Chances are you’ve blinked at least a dozen times in the past minute, whether you’ve realized it or not. We rarely give a fleeting thought to this automatic behavior — not just for us but for most other animals that live on land, too.
Blinking is a necessity for all mammals, birds, amphibians, and reptiles, providing the eyes with consistent moisture and protection from debris. But under the sea, fish and other marine life don’t need to blink as we do, thanks to the constant flow of water.
At some point in evolutionary history, the first animals to leave the oceans and wander onto shore would have had to figure out how to blink. Researchers writing today in the journal Proceedings of the National Academy of Sciences now have a better understanding of how the first blinking creatures evolved, thanks to the unusual anatomy of an animal living today.
Best of both worlds
Mudskippers are one of the few fish that can survive outside of water for extended periods of time thanks to their amphibian-like adaptations.
Their stubby fins double as legs to propel them over muddy landscapes.
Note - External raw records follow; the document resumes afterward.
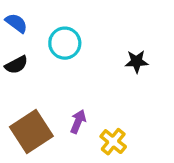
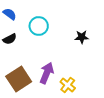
purple arrow: (78, 122) -> (47, 73), size x1.5

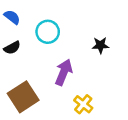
purple arrow: (47, 73) -> (64, 72), moved

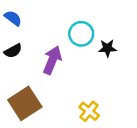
cyan circle: (48, 32) -> (81, 34), moved
purple arrow: (64, 72) -> (52, 60), moved

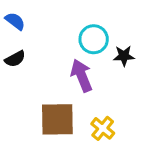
purple arrow: (52, 60) -> (82, 76), moved, turned -44
brown square: (25, 103) -> (57, 119), moved, turned 32

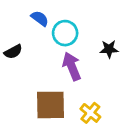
blue semicircle: (15, 21) -> (40, 18), moved
cyan circle: (94, 39) -> (65, 33), moved

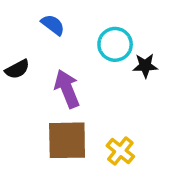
cyan circle: (65, 33) -> (115, 44), moved
purple arrow: (72, 66) -> (67, 89), moved

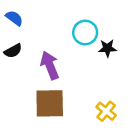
blue semicircle: (53, 25) -> (14, 18), moved
yellow cross: (120, 151) -> (106, 111), moved

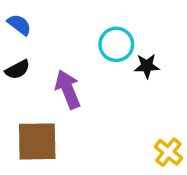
brown square: (50, 103) -> (37, 141), moved
yellow cross: (106, 111) -> (168, 152), moved

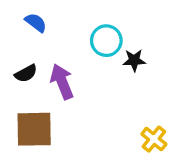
blue semicircle: (19, 25) -> (36, 23), moved
black semicircle: (17, 70) -> (26, 73), moved

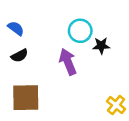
blue semicircle: (36, 23) -> (16, 28), moved
purple arrow: (62, 82) -> (68, 62), moved

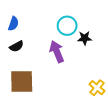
blue semicircle: (16, 28) -> (13, 24), turned 72

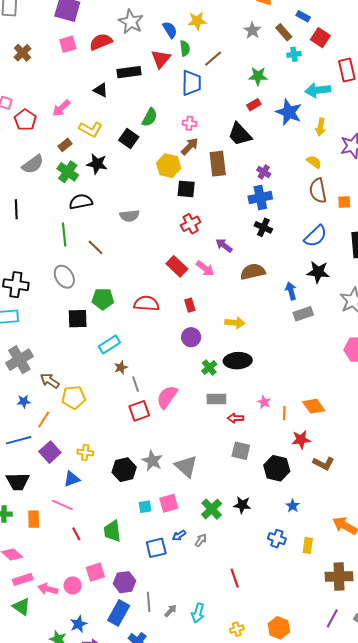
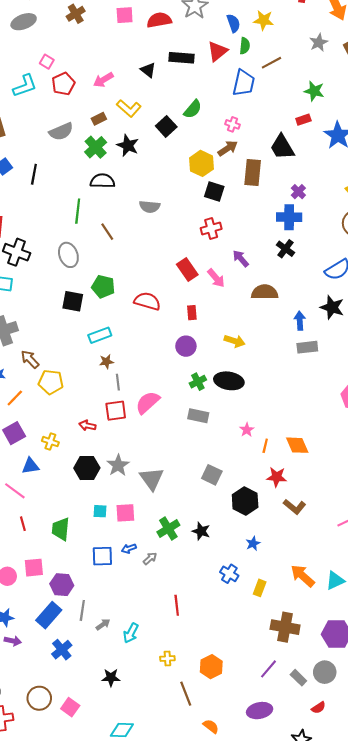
red arrow: (235, 418) -> (87, 425), moved

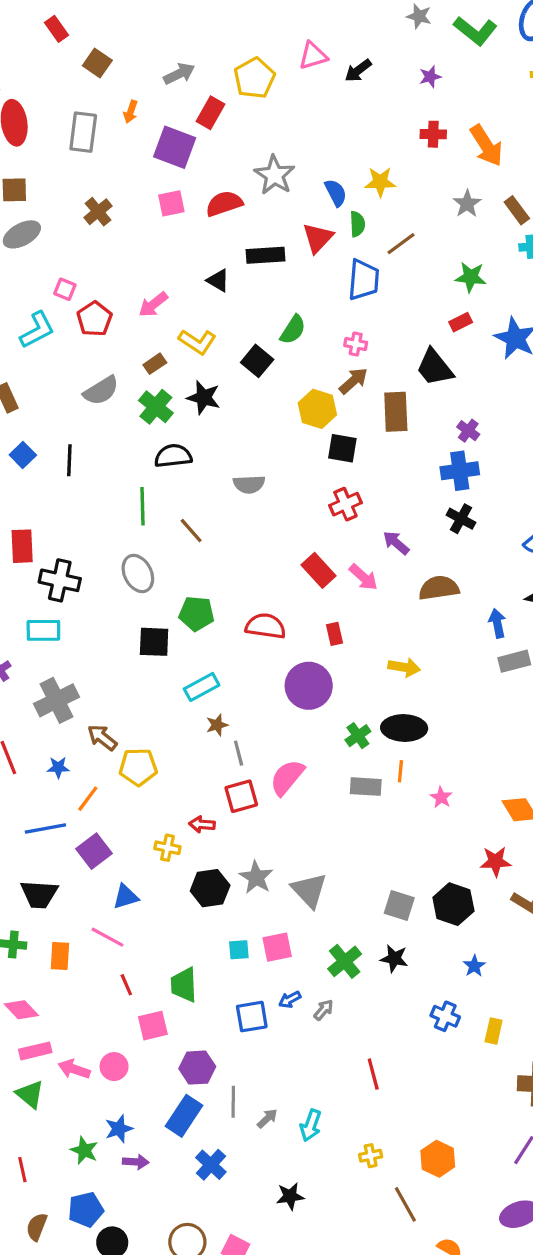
purple circle: (186, 346) -> (309, 686), moved, size x1.5
yellow cross: (50, 442) -> (167, 848), moved
orange line: (265, 446) -> (400, 771), moved
gray square: (212, 475) -> (399, 906), moved
pink square: (34, 568) -> (153, 1026), moved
And their elongated bodies can serve as powerful springboards to launch themselves into the air, an act often seen during mating displays.
Being able to thrive on both land and at sea makes the mudskipper comparable to the first tetrapods — limbed, land-dwelling vertebrates — that crawled from the oceans 375 million years ago. In fact, some fossils from the Devonian Period, when the first sea creatures evolved limbs, look quite reminiscent of the mudskipper.
While paleontologists have uncovered the skeletons of many early tetrapods, little is known about their blinking abilities. That’s because soft tissue is rarely preserved over the course of millions of years, rendering most prehistoric eyeballs and eyelids lost to the sands of time.
But by studying mudskippers, the researchers of the new study say that there’s an opportunity to understand how tetrapods may have evolved to blink millions of years ago in a separate yet similar way.
“The mudskipper, which evolved its blinking behavior independently, gives us the opportunity to test how and why blinking might have evolved in a living fish that regularly leaves the water to spend time on land,” Thomas Stewart, a professor of biology at Penn State and an author of the new study, said in a statement.
Watch and learn
For the study, the researchers investigated when, how, and why mudskippers blink. They took high-speed videos and CT scans of two species, the Indian mudskipper Periophthalmodon septemradiatus and the African mudskipper Periophthalmus barbarus.
Both species blink similarly by retracting their bulging eyes into their heads and allowing a membrane called a dermal cup to cover the cornea. It looks a lot different than the way humans blink: our upper eyelids lower, and tear glands secrete a small amount of liquid to protect the cornea.
It turns out that the mudskippers almost exclusively blinked while on land. On rare occasions where they blinked underwater, it was only because the mudskippers bumped their heads against the water filter in their tank or collided with one of their peers.
When placed in dry environments, the mudskippers blinked more often, showing that the behavior helped keep their eyes moist. But they appear to rely on a different mechanism than we do in order to moisturize.
Tear glands are common in land-dwelling animals, but the researchers weren’t sure if the mudskipper had them, too. If not, how else could the fish keep its eyes wet while out of water?
“Whereas our tears are made by glands around our eyes and on our eyelids, mudskippers seem to be mixing mucus from the skin with water from their environment to produce a tear film,” explained study author and biology professor Brett Aiello of Seton Hill University in a statement.
And compared to the closely-related goby, a fish that does not blink or spend time out of the water, the mudskipper’s eye anatomy was surprisingly similar.
Rather than evolving new glands, the mudskipper appears to have rearranged its muscles in order to pop its eyes in and out, hinting that ancient tetrapods may have evolved in a similar way.
The mudskipper appears to have rearranged its muscles in order to pop its eyes in and out.
Evolutionary benefit
Some fossil evidence suggests the eyes of early tetrapods may have retracted into their heads like the mudskipper. In the bones of the four-legged tetrapod Acanthostega gunnari, for example, researchers have reconstructed the possible existence of muscles that could control this type of movement.
And because rearranging eye muscles is a lot simpler than evolving tear glands, the researchers argue that early tetrapods likely learned to utilize their existing anatomy to develop the earliest forms of blinking.
“This is a very interesting result because it shows that a very rudimentary, or basic, system can be used to conduct a complex behavior,” Aiello said in a statement. “You don’t need to evolve a lot of new stuff to evolve this new behavior — mudskippers just started using what they already had in a different way.”
Nowadays, animals have developed a wide variety of ways to blink. Eyelids, multiple membranes, and glands all came with time. But it was up to the first tetrapods to figure out how to blink with the anatomy they had as they waded out of the water and into the unknown.